Il a été suggéré que les inhibiteurs de trypsine présents dans le colostrum jouent un rôle pathogénétique dans l’entérite des nouveau‑nés. La toxine β du CpC, normalement inactivée par la trypsine, pourrait être protégée par ces inhibiteurs présents dans le colostrum de la truie (P.T. Jensen, 1978).
L’infection survient souvent de manière épidémique dans les fermes où la vaccination n’est pas appliquée efficacement.
Les lésions caractéristiques incluent une nécrose muqueuse profonde, généralement segmentaire, avec une hémorragie marquée et de l’emphysème dans l’intestin grêle. La toxine β1 exerce aussi un effet systémique important.
Clostridium perfringens type A
Le CpA fait partie de la flore intestinale normale du porc, mais certaines souches possédant les facteurs de virulence appropriés peuvent causer une maladie entérique.
L’infection chez les porcelets se caractérise par une inflammation légère de la muqueuse, parfois accompagnée de matériel nécrotique adhérent.

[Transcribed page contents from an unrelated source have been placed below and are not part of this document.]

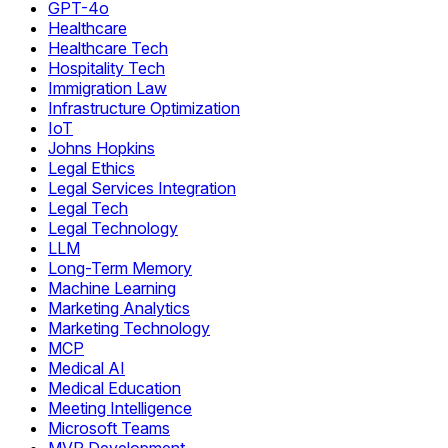
GPT-4o
Healthcare
Healthcare Tech
Hospitality Tech
Immigration Law
Infrastructure Optimization
IoT
Johns Hopkins
Legal Ethics
Legal Services Integration
Legal Tech
Legal Technology
LLM
Long-Term Memory
Machine Learning
Marketing Analytics
Marketing Technology
MCP
Medical AI
Medical Education
Meeting Intelligence
Microsoft Teams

Les lésions microscopiques peuvent inclure des dommages épithéliaux superficiels, particulièrement à l’extrémité des villosités, et sont généralement localisées au jéjunum et à l’iléon.
Les modifications macroscopiques de la muqueuse intestinale peuvent être discrètes et subtiles, nécessitant une évaluation microscopique pour être détectées.
Les cas de diarrhée correspondent habituellement à une atteinte pathologique du segment intestinal et à la présence d’un grand nombre de bactéries pathogènes associées aux lésions.
La toxine principale produite est la toxine alpha, souvent accompagnée de la toxine β2 (CPB2; cpb2 est le gène codant, Jost et al., 2005).
L’adhérence à la muqueuse joue un rôle clé dans la production de toxines. Les signes cliniques ont été reproduits expérimentalement (Johannsen et al., 1993).
Les infections à CpA surviennent typiquement durant les premiers jours (la première semaine) de vie des porcelets, et la truie en est généralement la source.
Le CpA est également un colonisateur très précoce des porcelets nouveau-nés.
La détection de souches de CpA positives pour CPB2 (détectées par PCR) aide à différencier la flore normale des souches pathogènes de type A.
Cliniquement, la diarrhée a une apparence crémeuse ou pâteuse, peut contenir du mucus, et dure habituellement jusqu’à 5 jours. Du sang est généralement absent.
L’inflammation de la muqueuse est modérée comparativement au CpC.
À la nécropsie, l’intestin grêle est flasque, à paroi mince, rempli de gaz et contient un liquide aqueux.